Quite possibly the biggest flaw with this car that is now rearing its ugly head badly is that the car simply races TOO good. The core components of a stock car are an engine that has high levels of horsepower, small brakes that allow for wheel spin, and narrow tires that lead to a lot of tire wear. None of these elements are in the Gen 7 car. Gen 7 cars have 670 horsepower on all tracks besides superspeedways. The tires are wider than ever, and the brakes are too big, making the brake zones smaller and not allowing any wheel spins or lockups to happen. All these factors make these races way less grueling on the drivers because they do not have to showcase their skillset as much. Less challenge for the drivers equals less opportunity for mistakes, great drivers to run up front, and fewer passes to be made. Another reason why this car races too well is that the cars are the same at their core. Every Gen 7 car has the same kind of chassis, which is the skeleton of a racecar. Two people with the same skeleton would move and operate the same, and so would two or more racecars. Amplified to the maximum with more than 35 cars on the track every week, there are 35+ cars with the same skeleton driving the same way on a Sunday afternoon. This makes everyone so equal to the point where having a better driver and engine in a certain car does not do much to make that driver and car better than other drivers. This is made evident when drivers can get stuck in the high teens to low 20s despite having a car capable of contending for the win.

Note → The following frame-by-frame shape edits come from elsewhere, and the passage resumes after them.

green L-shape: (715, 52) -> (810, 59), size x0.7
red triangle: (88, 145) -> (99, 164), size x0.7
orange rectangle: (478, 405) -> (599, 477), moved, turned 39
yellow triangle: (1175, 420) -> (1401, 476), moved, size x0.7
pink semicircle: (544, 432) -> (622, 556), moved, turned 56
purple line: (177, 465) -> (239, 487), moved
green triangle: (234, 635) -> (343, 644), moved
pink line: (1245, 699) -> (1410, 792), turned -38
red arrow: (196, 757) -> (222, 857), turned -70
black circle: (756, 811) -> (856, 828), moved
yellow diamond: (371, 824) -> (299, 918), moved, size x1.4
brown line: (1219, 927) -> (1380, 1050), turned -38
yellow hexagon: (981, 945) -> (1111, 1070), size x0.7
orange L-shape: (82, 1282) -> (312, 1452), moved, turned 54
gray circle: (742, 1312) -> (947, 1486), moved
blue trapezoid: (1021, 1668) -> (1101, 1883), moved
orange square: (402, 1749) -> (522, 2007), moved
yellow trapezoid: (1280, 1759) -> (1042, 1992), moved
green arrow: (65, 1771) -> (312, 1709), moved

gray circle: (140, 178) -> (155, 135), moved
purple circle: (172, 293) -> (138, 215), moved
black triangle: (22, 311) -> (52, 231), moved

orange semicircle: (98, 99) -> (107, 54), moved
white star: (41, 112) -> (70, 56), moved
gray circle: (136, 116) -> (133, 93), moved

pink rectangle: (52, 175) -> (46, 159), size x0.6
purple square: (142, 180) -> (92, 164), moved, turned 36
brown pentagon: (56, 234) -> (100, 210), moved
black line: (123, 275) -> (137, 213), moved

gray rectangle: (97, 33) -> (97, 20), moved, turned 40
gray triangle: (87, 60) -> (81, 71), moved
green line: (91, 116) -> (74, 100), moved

Case in point, in the most recent NASCAR race at Texas, McDowell got track position late by taking two tires, and on the restart, took the lead and almost won despite being nowhere close to winning speed all day. No one can truly stand out on their own because track position means way more in today’s NASCAR than it ever has, and when no driver can do anything to separate themselves, no one feels special or like a genuine, talented driver. To quote the villain in the movie, The Incredibles – “And when everyone is super, no one is”.
Overall, NASCAR is in a rut right now. The people in charge of NASCAR have seemed to have given up on trying to fix the car while putting all the pressure on Goodyear to improve the racing, so there is a chance we may not see any major improvements to the car. Goodyear can do all they can, but when the issue is with the car, NASCAR needs to make the big changes like adding Horsepower, making the tires less wide to allow for more fall-off, and making the brakes smaller to allow for driver skill to be on display.